Stored items:
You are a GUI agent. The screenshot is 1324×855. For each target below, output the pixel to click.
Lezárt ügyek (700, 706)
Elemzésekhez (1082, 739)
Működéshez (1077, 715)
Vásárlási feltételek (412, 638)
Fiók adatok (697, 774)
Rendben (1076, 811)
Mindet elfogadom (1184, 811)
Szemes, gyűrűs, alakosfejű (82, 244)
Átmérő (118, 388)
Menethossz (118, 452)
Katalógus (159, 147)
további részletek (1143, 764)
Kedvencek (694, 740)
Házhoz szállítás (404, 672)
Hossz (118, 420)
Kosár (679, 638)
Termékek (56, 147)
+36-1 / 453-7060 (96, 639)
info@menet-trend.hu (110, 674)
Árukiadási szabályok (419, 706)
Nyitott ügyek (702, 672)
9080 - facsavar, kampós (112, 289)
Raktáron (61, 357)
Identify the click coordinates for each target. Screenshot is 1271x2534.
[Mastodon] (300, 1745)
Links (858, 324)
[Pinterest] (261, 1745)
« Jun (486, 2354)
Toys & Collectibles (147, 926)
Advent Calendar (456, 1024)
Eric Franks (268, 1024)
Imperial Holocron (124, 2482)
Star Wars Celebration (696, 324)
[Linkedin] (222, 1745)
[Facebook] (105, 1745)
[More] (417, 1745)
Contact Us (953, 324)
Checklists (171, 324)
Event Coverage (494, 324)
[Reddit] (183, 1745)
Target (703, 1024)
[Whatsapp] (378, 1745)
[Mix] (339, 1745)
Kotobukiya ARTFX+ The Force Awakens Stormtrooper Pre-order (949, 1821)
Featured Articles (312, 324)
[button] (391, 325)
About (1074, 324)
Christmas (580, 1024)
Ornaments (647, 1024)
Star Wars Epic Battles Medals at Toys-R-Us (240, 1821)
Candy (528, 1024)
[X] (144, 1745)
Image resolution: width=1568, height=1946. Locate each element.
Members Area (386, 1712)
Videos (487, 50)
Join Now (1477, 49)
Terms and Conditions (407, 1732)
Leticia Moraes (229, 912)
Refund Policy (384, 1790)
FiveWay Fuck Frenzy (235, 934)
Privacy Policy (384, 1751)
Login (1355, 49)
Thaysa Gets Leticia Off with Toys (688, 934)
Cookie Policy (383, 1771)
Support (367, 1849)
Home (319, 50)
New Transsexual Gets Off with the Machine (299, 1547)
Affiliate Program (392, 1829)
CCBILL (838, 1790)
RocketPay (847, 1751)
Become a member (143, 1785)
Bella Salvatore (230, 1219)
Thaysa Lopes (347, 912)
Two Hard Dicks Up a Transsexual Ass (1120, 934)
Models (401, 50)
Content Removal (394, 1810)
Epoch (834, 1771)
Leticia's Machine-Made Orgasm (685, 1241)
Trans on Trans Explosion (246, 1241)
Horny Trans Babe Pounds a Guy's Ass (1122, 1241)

TASK TO COMPLETE: Line by line, copy the entries above exactly as they appear.

WRITTEN ANSWER:
You are a GUI agent. The screenshot is 1324×855. For each target below, output the pixel to click.
Lezárt ügyek (700, 706)
Elemzésekhez (1082, 739)
Működéshez (1077, 715)
Vásárlási feltételek (412, 638)
Fiók adatok (697, 774)
Rendben (1076, 811)
Mindet elfogadom (1184, 811)
Szemes, gyűrűs, alakosfejű (82, 244)
Átmérő (118, 388)
Menethossz (118, 452)
Katalógus (159, 147)
további részletek (1143, 764)
Kedvencek (694, 740)
Házhoz szállítás (404, 672)
Hossz (118, 420)
Kosár (679, 638)
Termékek (56, 147)
+36-1 / 453-7060 (96, 639)
info@menet-trend.hu (110, 674)
Árukiadási szabályok (419, 706)
Nyitott ügyek (702, 672)
9080 - facsavar, kampós (112, 289)
Raktáron (61, 357)
Identify the click coordinates for each target. Screenshot is 1271x2534.
[Mastodon] (300, 1745)
Links (858, 324)
[Pinterest] (261, 1745)
« Jun (486, 2354)
Toys & Collectibles (147, 926)
Advent Calendar (456, 1024)
Eric Franks (268, 1024)
Imperial Holocron (124, 2482)
Star Wars Celebration (696, 324)
[Linkedin] (222, 1745)
[Facebook] (105, 1745)
[More] (417, 1745)
Contact Us (953, 324)
Checklists (171, 324)
Event Coverage (494, 324)
[Reddit] (183, 1745)
Target (703, 1024)
[Whatsapp] (378, 1745)
[Mix] (339, 1745)
Kotobukiya ARTFX+ The Force Awakens Stormtrooper Pre-order (949, 1821)
Featured Articles (312, 324)
[button] (391, 325)
About (1074, 324)
Christmas (580, 1024)
Ornaments (647, 1024)
Star Wars Epic Battles Medals at Toys-R-Us (240, 1821)
Candy (528, 1024)
[X] (144, 1745)
Image resolution: width=1568, height=1946. Locate each element.
Members Area (386, 1712)
Videos (487, 50)
Join Now (1477, 49)
Terms and Conditions (407, 1732)
Leticia Moraes (229, 912)
Refund Policy (384, 1790)
FiveWay Fuck Frenzy (235, 934)
Privacy Policy (384, 1751)
Login (1355, 49)
Thaysa Gets Leticia Off with Toys (688, 934)
Cookie Policy (383, 1771)
Support (367, 1849)
Home (319, 50)
New Transsexual Gets Off with the Machine (299, 1547)
Affiliate Program (392, 1829)
CCBILL (838, 1790)
RocketPay (847, 1751)
Become a member (143, 1785)
Bella Salvatore (230, 1219)
Thaysa Lopes (347, 912)
Two Hard Dicks Up a Transsexual Ass (1120, 934)
Models (401, 50)
Content Removal (394, 1810)
Epoch (834, 1771)
Leticia's Machine-Made Orgasm (685, 1241)
Trans on Trans Explosion (246, 1241)
Horny Trans Babe Pounds a Guy's Ass (1122, 1241)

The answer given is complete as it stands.